**Data to use:**
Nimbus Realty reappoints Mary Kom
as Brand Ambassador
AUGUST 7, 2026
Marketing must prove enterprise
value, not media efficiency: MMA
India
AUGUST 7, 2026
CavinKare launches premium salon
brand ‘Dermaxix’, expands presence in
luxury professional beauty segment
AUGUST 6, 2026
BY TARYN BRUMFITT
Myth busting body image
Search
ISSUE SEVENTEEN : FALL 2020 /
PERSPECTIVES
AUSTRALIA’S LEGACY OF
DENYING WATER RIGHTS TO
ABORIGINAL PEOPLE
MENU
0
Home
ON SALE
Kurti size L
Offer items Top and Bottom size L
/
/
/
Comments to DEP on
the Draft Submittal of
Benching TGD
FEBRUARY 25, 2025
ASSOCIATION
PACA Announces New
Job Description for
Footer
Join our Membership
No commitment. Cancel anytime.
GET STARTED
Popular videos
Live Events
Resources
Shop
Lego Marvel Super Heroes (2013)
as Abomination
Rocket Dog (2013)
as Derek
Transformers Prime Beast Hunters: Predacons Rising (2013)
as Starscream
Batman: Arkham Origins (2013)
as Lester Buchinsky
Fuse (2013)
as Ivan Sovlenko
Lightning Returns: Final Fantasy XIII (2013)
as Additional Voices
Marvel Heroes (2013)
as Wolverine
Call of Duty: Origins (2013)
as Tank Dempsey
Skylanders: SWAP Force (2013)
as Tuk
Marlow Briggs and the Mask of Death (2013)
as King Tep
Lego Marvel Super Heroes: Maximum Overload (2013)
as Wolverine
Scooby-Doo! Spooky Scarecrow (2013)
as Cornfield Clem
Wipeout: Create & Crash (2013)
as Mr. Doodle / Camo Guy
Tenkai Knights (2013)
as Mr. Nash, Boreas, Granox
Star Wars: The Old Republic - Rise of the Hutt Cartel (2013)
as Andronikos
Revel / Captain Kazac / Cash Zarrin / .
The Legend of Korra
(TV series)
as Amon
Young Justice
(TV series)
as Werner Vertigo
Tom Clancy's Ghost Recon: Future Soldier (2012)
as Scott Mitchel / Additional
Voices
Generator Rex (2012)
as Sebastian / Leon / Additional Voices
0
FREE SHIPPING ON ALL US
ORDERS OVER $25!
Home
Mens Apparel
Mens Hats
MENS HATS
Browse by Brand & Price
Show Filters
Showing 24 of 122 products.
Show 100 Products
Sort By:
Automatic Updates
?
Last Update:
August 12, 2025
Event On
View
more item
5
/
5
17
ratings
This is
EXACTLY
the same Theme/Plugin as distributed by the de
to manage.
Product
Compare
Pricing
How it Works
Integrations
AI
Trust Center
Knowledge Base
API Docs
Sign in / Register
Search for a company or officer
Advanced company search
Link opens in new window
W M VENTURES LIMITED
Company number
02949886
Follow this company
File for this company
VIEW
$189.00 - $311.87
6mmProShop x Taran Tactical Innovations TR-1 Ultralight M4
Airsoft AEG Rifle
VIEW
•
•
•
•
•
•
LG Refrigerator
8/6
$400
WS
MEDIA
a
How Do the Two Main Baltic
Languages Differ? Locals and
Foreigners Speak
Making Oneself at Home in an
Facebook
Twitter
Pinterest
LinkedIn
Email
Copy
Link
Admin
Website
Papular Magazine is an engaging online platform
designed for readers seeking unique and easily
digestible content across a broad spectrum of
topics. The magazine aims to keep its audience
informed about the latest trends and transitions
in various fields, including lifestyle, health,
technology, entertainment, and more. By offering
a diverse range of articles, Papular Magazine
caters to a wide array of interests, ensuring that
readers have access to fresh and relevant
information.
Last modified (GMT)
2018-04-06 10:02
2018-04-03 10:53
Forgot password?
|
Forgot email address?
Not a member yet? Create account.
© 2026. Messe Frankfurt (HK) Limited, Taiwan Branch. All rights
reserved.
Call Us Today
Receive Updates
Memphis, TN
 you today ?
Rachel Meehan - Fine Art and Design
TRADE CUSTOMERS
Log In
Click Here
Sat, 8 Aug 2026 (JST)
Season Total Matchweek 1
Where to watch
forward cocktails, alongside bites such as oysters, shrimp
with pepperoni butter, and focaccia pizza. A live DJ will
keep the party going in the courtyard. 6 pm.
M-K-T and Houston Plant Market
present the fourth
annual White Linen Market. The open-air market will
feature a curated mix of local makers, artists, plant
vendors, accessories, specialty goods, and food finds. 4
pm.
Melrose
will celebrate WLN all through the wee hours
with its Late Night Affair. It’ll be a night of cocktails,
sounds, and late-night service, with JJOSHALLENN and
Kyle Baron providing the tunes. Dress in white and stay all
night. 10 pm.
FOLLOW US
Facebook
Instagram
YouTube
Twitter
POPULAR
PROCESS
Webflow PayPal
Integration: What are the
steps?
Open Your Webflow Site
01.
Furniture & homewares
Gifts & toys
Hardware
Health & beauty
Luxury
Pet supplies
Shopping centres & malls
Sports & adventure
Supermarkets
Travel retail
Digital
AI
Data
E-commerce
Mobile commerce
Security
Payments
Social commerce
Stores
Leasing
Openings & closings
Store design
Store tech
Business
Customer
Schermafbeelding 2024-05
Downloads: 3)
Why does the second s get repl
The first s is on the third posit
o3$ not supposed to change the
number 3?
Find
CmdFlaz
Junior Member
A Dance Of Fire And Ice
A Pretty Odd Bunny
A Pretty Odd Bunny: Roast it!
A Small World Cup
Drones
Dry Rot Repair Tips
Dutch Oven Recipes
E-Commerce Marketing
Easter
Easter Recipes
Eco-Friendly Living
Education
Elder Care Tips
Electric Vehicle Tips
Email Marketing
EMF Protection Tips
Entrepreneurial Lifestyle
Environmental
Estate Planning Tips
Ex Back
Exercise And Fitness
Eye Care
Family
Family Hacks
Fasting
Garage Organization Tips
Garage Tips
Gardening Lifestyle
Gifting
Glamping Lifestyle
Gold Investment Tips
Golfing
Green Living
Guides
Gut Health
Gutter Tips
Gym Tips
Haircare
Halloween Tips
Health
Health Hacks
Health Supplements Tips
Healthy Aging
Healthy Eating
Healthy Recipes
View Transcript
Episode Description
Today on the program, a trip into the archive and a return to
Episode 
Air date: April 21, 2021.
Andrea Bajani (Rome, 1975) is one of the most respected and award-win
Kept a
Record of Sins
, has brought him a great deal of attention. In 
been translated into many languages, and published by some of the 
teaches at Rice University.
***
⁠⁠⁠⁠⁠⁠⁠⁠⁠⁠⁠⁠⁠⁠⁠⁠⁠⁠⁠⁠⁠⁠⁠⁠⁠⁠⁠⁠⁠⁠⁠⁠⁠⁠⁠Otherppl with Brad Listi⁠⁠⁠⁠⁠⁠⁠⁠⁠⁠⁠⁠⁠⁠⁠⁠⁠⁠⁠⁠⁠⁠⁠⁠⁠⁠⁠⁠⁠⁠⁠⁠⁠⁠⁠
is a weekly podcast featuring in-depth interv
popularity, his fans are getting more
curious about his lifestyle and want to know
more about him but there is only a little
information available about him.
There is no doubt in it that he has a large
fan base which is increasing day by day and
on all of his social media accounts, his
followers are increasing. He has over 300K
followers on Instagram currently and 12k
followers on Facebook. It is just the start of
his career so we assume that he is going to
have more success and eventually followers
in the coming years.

**What the task requires:**
Include the first line of the listing, the line with "Trust Center", and every line between them, each repeated exactly, and output only those.

**Solution for this problem:**
Nimbus Realty reappoints Mary Kom
as Brand Ambassador
AUGUST 7, 2026
Marketing must prove enterprise
value, not media efficiency: MMA
India
AUGUST 7, 2026
CavinKare launches premium salon
brand ‘Dermaxix’, expands presence in
luxury professional beauty segment
AUGUST 6, 2026
BY TARYN BRUMFITT
Myth busting body image
Search
ISSUE SEVENTEEN : FALL 2020 /
PERSPECTIVES
AUSTRALIA’S LEGACY OF
DENYING WATER RIGHTS TO
ABORIGINAL PEOPLE
MENU
0
Home
ON SALE
Kurti size L
Offer items Top and Bottom size L
/
/
/
Comments to DEP on
the Draft Submittal of
Benching TGD
FEBRUARY 25, 2025
ASSOCIATION
PACA Announces New
Job Description for
Footer
Join our Membership
No commitment. Cancel anytime.
GET STARTED
Popular videos
Live Events
Resources
Shop
Lego Marvel Super Heroes (2013)
as Abomination
Rocket Dog (2013)
as Derek
Transformers Prime Beast Hunters: Predacons Rising (2013)
as Starscream
Batman: Arkham Origins (2013)
as Lester Buchinsky
Fuse (2013)
as Ivan Sovlenko
Lightning Returns: Final Fantasy XIII (2013)
as Additional Voices
Marvel Heroes (2013)
as Wolverine
Call of Duty: Origins (2013)
as Tank Dempsey
Skylanders: SWAP Force (2013)
as Tuk
Marlow Briggs and the Mask of Death (2013)
as King Tep
Lego Marvel Super Heroes: Maximum Overload (2013)
as Wolverine
Scooby-Doo! Spooky Scarecrow (2013)
as Cornfield Clem
Wipeout: Create & Crash (2013)
as Mr. Doodle / Camo Guy
Tenkai Knights (2013)
as Mr. Nash, Boreas, Granox
Star Wars: The Old Republic - Rise of the Hutt Cartel (2013)
as Andronikos
Revel / Captain Kazac / Cash Zarrin / .
The Legend of Korra
(TV series)
as Amon
Young Justice
(TV series)
as Werner Vertigo
Tom Clancy's Ghost Recon: Future Soldier (2012)
as Scott Mitchel / Additional
Voices
Generator Rex (2012)
as Sebastian / Leon / Additional Voices
0
FREE SHIPPING ON ALL US
ORDERS OVER $25!
Home
Mens Apparel
Mens Hats
MENS HATS
Browse by Brand & Price
Show Filters
Showing 24 of 122 products.
Show 100 Products
Sort By:
Automatic Updates
?
Last Update:
August 12, 2025
Event On
View
more item
5
/
5
17
ratings
This is
EXACTLY
the same Theme/Plugin as distributed by the de
to manage.
Product
Compare
Pricing
How it Works
Integrations
AI
Trust Center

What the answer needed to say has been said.